Früher galt es als tugendhaft, mit Haltung zu sterben, das Leid zu ertragen - so wie Jesus am Kreuz. Früher gab es Riten, die sich an die überlieferte Tradition der Kirche hielten. Heute, da der Scheitelpunkt der Säkularisierung des Lebens durchschritten scheint, ist es Sache des Einzelnen, wie er mit den letzten Dingen verfährt, wie er auch mit der Rolle als Hinterbliebener umgeht. Wie die Erinnerung an jemanden gewahrt, wie seiner gedacht wird, ist eine Frage von Liebe und Zuneigung. Bezeichnend auch hier, dass immer weniger der reale Friedhof als denkmalerischer Ort angesehen wird, sondern der Bildschirm. Ein Friedhofsplatz im Internet kostet für zwei Jahre bei "memoria.de" zwischen 110 und 140 Euro.
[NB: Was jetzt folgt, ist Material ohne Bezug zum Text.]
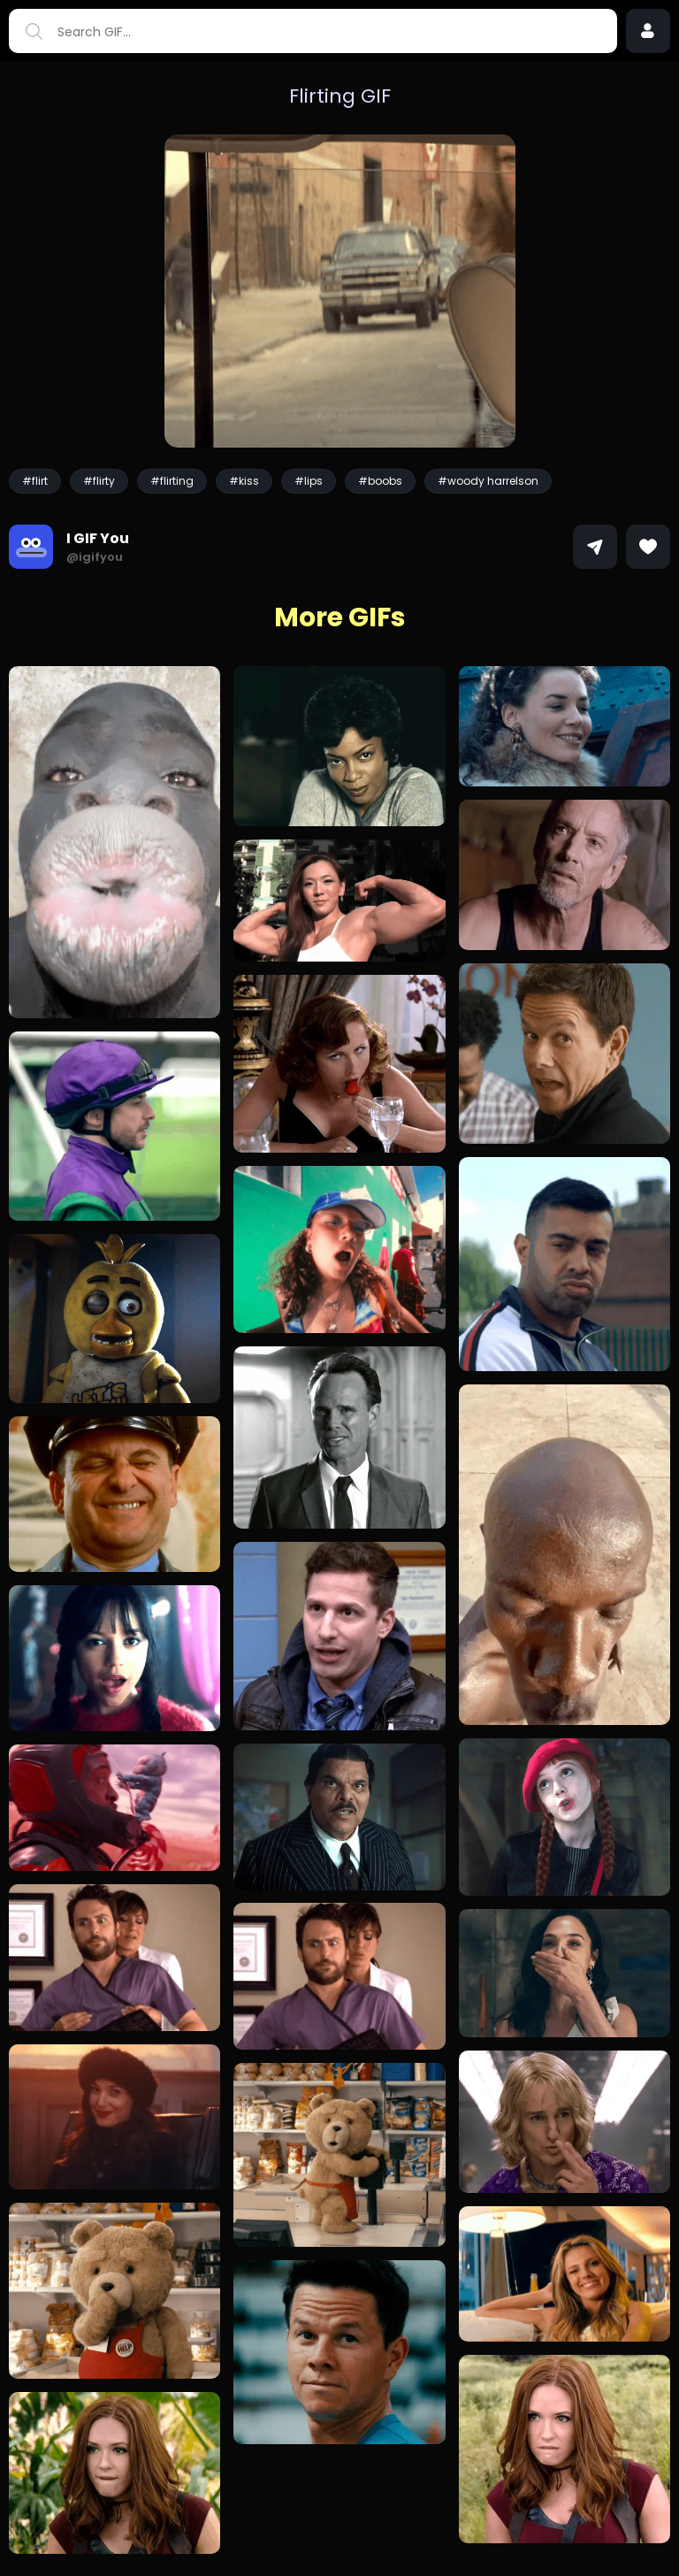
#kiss (244, 480)
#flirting (172, 480)
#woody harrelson (488, 480)
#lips (308, 480)
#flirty (99, 480)
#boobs (380, 480)
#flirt (35, 480)
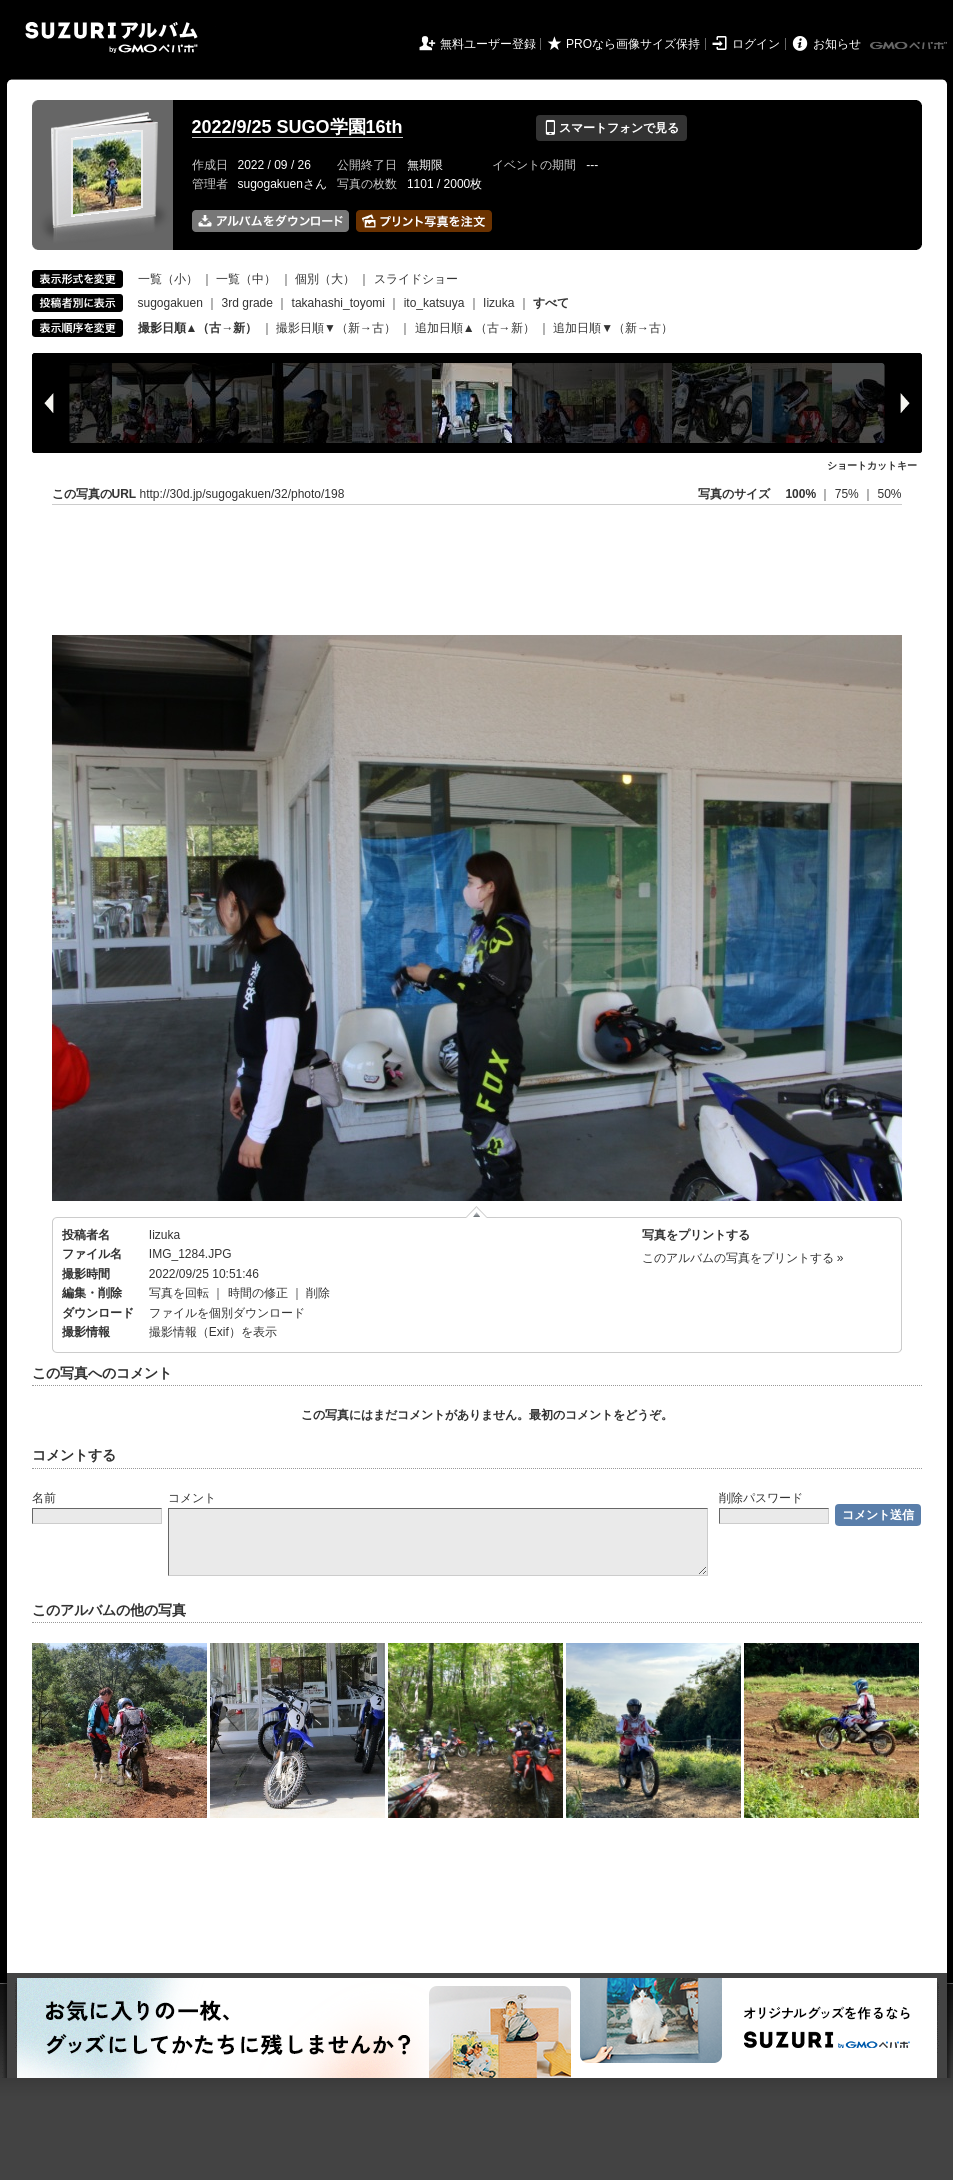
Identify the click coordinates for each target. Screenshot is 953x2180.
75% (848, 494)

Der Tod erscheint heute ferner gerückt denn je. Der Tod wird ja nur geregelt, um dann weggeschoben werden zu können in eine Unwirklichkeit. Eine Gesellschaft, in der nicht versucht wird, sich offen dem Tod zu stellen, die nicht versucht, den Tod zu bejahen, zu akzeptieren und ihn dadurch besiegt, ist geistig eine macht- und zahnlose, eine arme, welche die Fähigkeit verliert, Konflikte zu benennen und zu ertragen. Der sich selbst bestimmt gebende Einzelmensch müsste sich massenhaft zu einem weiterentwickeln, der Eigenständigkeit über Auseinandersetzung mit dem anderen erlangt: Beschäftigung mit dem Tod, dem äußerst anderen, als Grundvoraussetzung für das eigene Leben. Das bedeutete aber, sich vom Gedanken zu verabschieden, dass das Leben ein Privatbesitz sei.
Christoph Oellers ist freier Journalist und lebt in München.